Investoren und Käufer prüfen genau, ob das operative Geschäft unabhängig weiterläuft. Wenn Wissen, Beziehungen oder Entscheidungsstrukturen zu stark an einzelne Personen gebunden sind, mindert das den Unternehmenswert erheblich. Unter Zeitdruck getroffene Entscheidungen führen fast immer zu schlechteren Konditionen. Gerade deshalb sollte auch eine Stiftung oder Familienholding denselben professionellen Maßstab anlegen, den Investoren längst selbstverständlich anwenden.
#2 Beidseitiges Verständnis
Damit der Wechsel gelingt, müssen beide Seiten die Perspektive der jeweils anderen Seite verstehen. Der Übergeber muss akzeptieren, dass die nächste Generation anders führt, während der Nachfolger respektiert, was in Jahrzehnten aufgebaut wurde.

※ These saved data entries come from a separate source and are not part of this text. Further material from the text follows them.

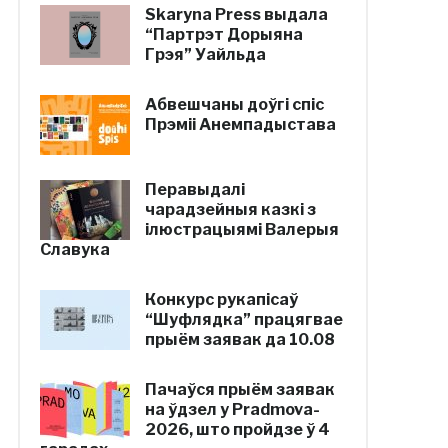
Skaryna Press выдала
“Партрэт Дорыяна
Грэя” Уайльда
Абвешчаны доўгі спіс
Прэміі Анемпадыстава
Перавыдалі
чарадзейныя казкі з
ілюстрацыямі Валерыя
Славука
Конкурс рукапісаў
“Шуфлядка” працягвае
прыём заявак да 10.08
Пачаўся прыём заявак
на ўдзел у Pradmova-
2026, што пройдзе ў 4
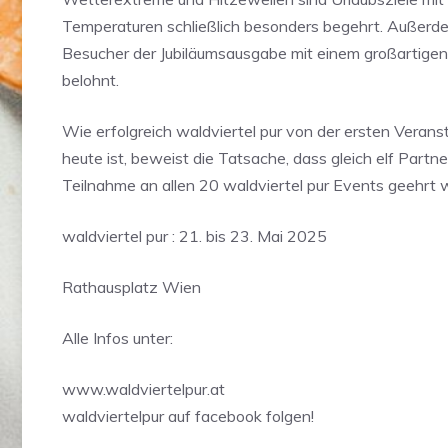
Temperaturen schließlich besonders begehrt. Außerd
Besucher der Jubiläumsausgabe mit einem großartige
belohnt.
Wie erfolgreich waldviertel pur von der ersten Veranst
heute ist, beweist die Tatsache, dass gleich elf Partner
Teilnahme an allen 20 waldviertel pur Events geehrt
waldviertel pur : 21. bis 23. Mai 2025
Rathausplatz Wien
Alle Infos unter:
www.waldviertelpur.at
waldviertelpur auf facebook folgen!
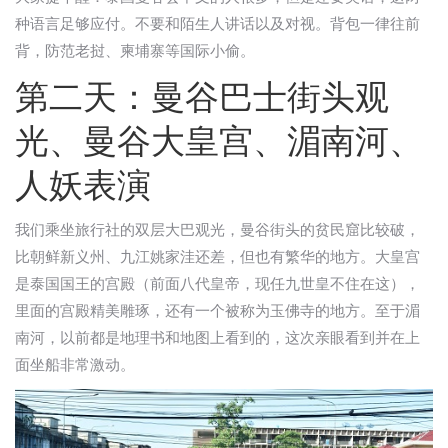
种语言足够应付。不要和陌生人讲话以及对视。背包一律往前
背，防范老挝、柬埔寨等国际小偷。
第二天：曼谷巴士街头观
光、曼谷大皇宫、湄南河、
人妖表演
我们乘坐旅行社的双层大巴观光，曼谷街头的贫民窟比较破，
比朝鲜新义州、九江姚家洼还差，但也有繁华的地方。大皇宫
是泰国国王的宫殿（前面八代皇帝，现任九世皇不住在这），
里面的宫殿精美雕琢，还有一个被称为玉佛寺的地方。至于湄
南河，以前都是地理书和地图上看到的，这次亲眼看到并在上
面坐船非常激动。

Eine schrittweise Übergabe einzelner Aufgaben ermöglicht einen Übergang, der fachlich wie emotional trägt.
#3 Alternativen zur familieninternen Lösung
Das Unternehmen wird nicht verkauft, sondern bleibt im Privatbesitz. Die Familie zieht sich in einen Beirat zurück, während eine professionelle Geschäftsführung gesucht wird. Diese Variante ermöglicht zudem eine spätere Übergabe an die nächste Generation und dient als solide Brückenlösung. Alternativ kann ein Verkauf an einen strategischen oder finanziellen Partner angestrebt werden, der das Unternehmen stabil fortführt. Bei guter Vorbereitung sichert dieser Weg den maximalen Ertrag für die Familie – und bewahrt gleichzeitig Arbeitsplätze. EO Executives unterstützt dabei ganzheitlich.
Ein Ort zum Wohlfühlen
Wieder ein anderer Weg zeigt sich im Hotel Der Bär in Ellmau. Hier führen Ursula und Andreas Windisch gemeinsam ein Haus, das eine lange Geschichte in sich trägt. Alles begann in den 1950er Jahren, als der Tourismuspionier Hans-Joachim Stickrodt aus Hannover das „Haus Tyrol“ in Ellmau mit fünf Zimmern und Fließwasser gründete – was für damalige Verhältnisse eine Besonderheit war. 1974 übernahmen Andreas’ Eltern die Geschäftsführung des Hauses und leiteten es bis 1992 wie ihren eigenen Betrieb. Sieben Jahre später erwarb die Familie das Hotel Der Bär von Herrn Stickrodt. Im Jahr 2002 stieg Ursula Windisch ebenfalls in die Führung des Hotels ein.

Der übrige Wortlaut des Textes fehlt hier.